元・副会長のCinema Days

映画の感想文を中心に、好き勝手なことを語っていきます。

「エンド・オブ・ロード」

2022-10-07 06:22:21 | 映画の感想(あ行)

 (原題:END OF THE ROAD )2022年9月よりNetflixにて配信された、ロードムービー仕立てのサスペンスドラマ。たぶん劇場で鑑賞したならば物足りなさで釈然としない気分で劇場を後にしたかもしれないが、テレビ画面だとちょうど良い。深みは無いが視聴者を退屈させないだけのモチーフは取り揃えており、上映時間も91分とコンパクトにまとめられている。
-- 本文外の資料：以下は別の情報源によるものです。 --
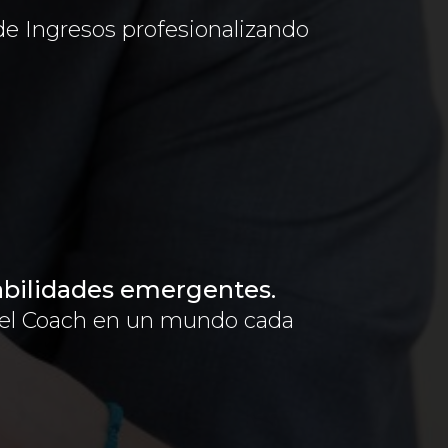
e Ingresos profesionalizando
abilidades emergentes.
 del Coach en un mundo cada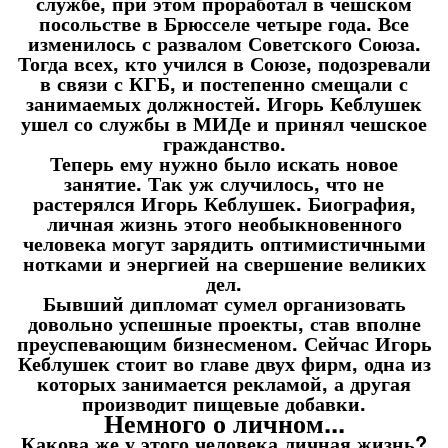
службе, при этом проработал в чешском
посольстве в Брюсселе четыре года. Все
изменилось с развалом Советского Союза.
Тогда всех, кто учился в Союзе, подозревали
в связи с КГБ, и постепенно смещали с
занимаемых должностей. Игорь Кеблушек
ушел со службы в МИДе и принял чешское
гражданство.
Теперь ему нужно было искать новое
занятие. Так уж случилось, что не
растерялся Игорь Кеблушек. Биография,
личная жизнь этого необыкновенного
человека могут зарядить оптимистичными
нотками и энергией на свершение великих
дел.
Бывший дипломат сумел организовать
довольно успешные проекты, став вполне
преуспевающим бизнесменом. Сейчас Игорь
Кеблушек стоит во главе двух фирм, одна из
которых занимается рекламой, а другая
производит пищевые добавки.
Немного о личном...
Какова же у этого человека личная жизнь?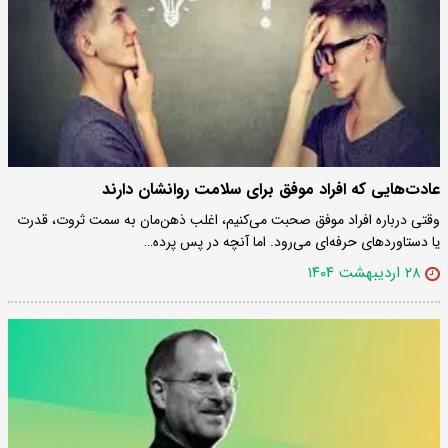
عادت‌هایی که افراد موفق برای سلامت روانشان دارند
وقتی درباره افراد موفق صحبت می‌کنیم، اغلب ذهن‌مان به سمت ثروت، قدرت
یا دستاوردهای حرفه‌ای می‌رود. اما آنچه در پس پرده…
۲۸ اردیبهشت ۱۴۰۴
 ロスアンジェルスに住むブレンダは夫を亡くし、生活も困窮してきたため2人の子供と弟のレジーと共にテキサス州に引っ越すことを決める。ところが、目的地に向けて車を走らせる一同が泊まったモーテルの隣の部屋で殺人事件が発生。ブレンダは目撃者として警察の事情聴取を受けた後にその場を離れるが、何とレジーが現場のクローゼットに隠されていた大金を失敬していた。その金は地元アリゾナ州で悪名を轟かせていた大物ギャングのものだった。たちまち一家は悪者どもからの追撃を受けるハメになる。

 ブレンダは一見普通のオバサンだが、実は腕に覚えがあったり、レジーの行動が後先考えない無謀なものであったりとか、やや強引な筋立てが気になるところだ。しかし、一家に降りかかる災難がスピーディーに繰り出され、飽きさせない。特に、長男が誘拐されてそれを助けに行こうとするブレンダが、途中で別のトラブルに遭遇してしまうあたりの焦燥感はよく出ていた。終盤に明らかになる敵の親玉の正体も効果的だ。

 それにしても、ちょっとしたことで厄介事に巻き込まれるアメリカの田舎は実にリスキーな世界だ。これが都市部ならば常識を持ち合わせた者が少なくないのだろうが、主要幹線道路を少し外れた過疎地域では、ワイルドな所業が今でも横行している。足を運ぶ際は気を付けたいものだ(いや、たぶんそんな機会は無いと思うけど ^^;)。

 ミリセント・シェルトンの演出は安全運転に徹し、突出した部分は無いが堅実だ。ラストの扱いも気が利いている。主役のクイーン・ラティファは好演。レジーに扮するクリス・“リュダクリス”・ブリッジスとのコンビネーションも良好だ。マケイラ・フェイス・リーやフランシス・リー・マッケイン、ショーン・ディクソンといった脇の面子も及第点。超ベテランのボー・ブリッジスの姿が久々に見られたのも良かった。